Video

[source]

Utilities for reading, writing, inspecting and processing videos. Also supports image inspection.

CLI

You can use the video tools either via the module:

python -m kiui.video --help

or via the kivi shortcut:

kivi --help

Inspect video (or image) information

kivi info input.mp4

This prints a rich table with:

  • Video: Resolution, FPS, duration, frames, codec (with encoder hints), codec tag, bitrate, file size, compression ratio vs raw RGB.

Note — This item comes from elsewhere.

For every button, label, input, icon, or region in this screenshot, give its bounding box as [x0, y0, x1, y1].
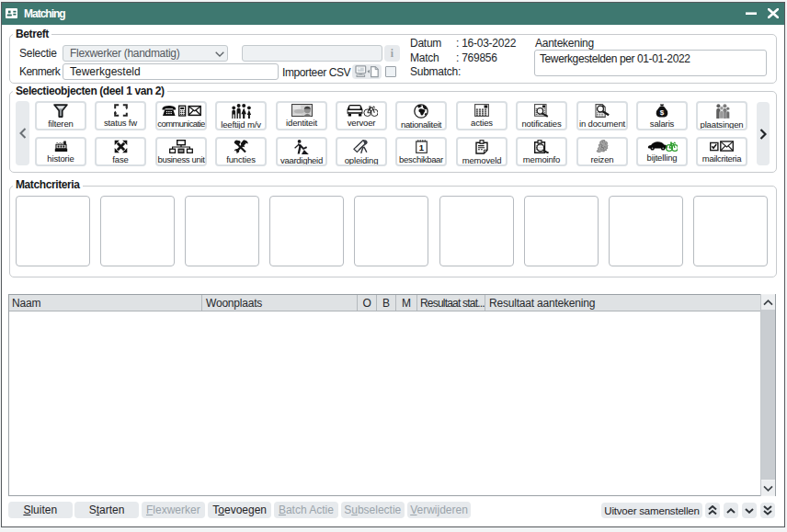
svg-text:$: $ — [660, 108, 665, 117]
svg-text:1: 1 — [418, 142, 424, 153]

  • Image: Resolution, channels, dtype, format, file size, compression ratio (respects actual dtype for raw-size calculation — e.g. float32 EXRs).

Example output:

      Video Info: input.mp4
┏━━━━━━━━━━━━━┳━━━━━━━━━━━━━━━━━━━━━━━━━━━━━━━━━━━━━━━┓
┃ Field       ┃ Value                                 ┃
┡━━━━━━━━━━━━━╇━━━━━━━━━━━━━━━━━━━━━━━━━━━━━━━━━━━━━━━┩
│ Type        │ Video                                 │
│ Resolution  │ 640 x 480                             │
│ FPS         │ 30.000                                │
│ Duration    │ 00:00:05 (5.00 s)                     │
│ Frames      │ 150                                   │
│ Codec       │ h264 (encoders: libx264 / h264_nvenc) │
│ Codec tag   │ avc1                                  │
│ Bitrate     │ 1569577 bps                           │
│ File size   │ 957.99 KB                             │
│ Compression │ 140.92x (raw / encoded)               │
└─────────────┴───────────────────────────────────────┘
# Inspect an image
kivi info photo.jpg

Resize a video

kivi resize input.mp4 output_640p.mp4 \
    --width 640 --height 480

By default, kivi:

  • Infers a reasonable encoder (libx264, libx265, mpeg4, …) from the input codec.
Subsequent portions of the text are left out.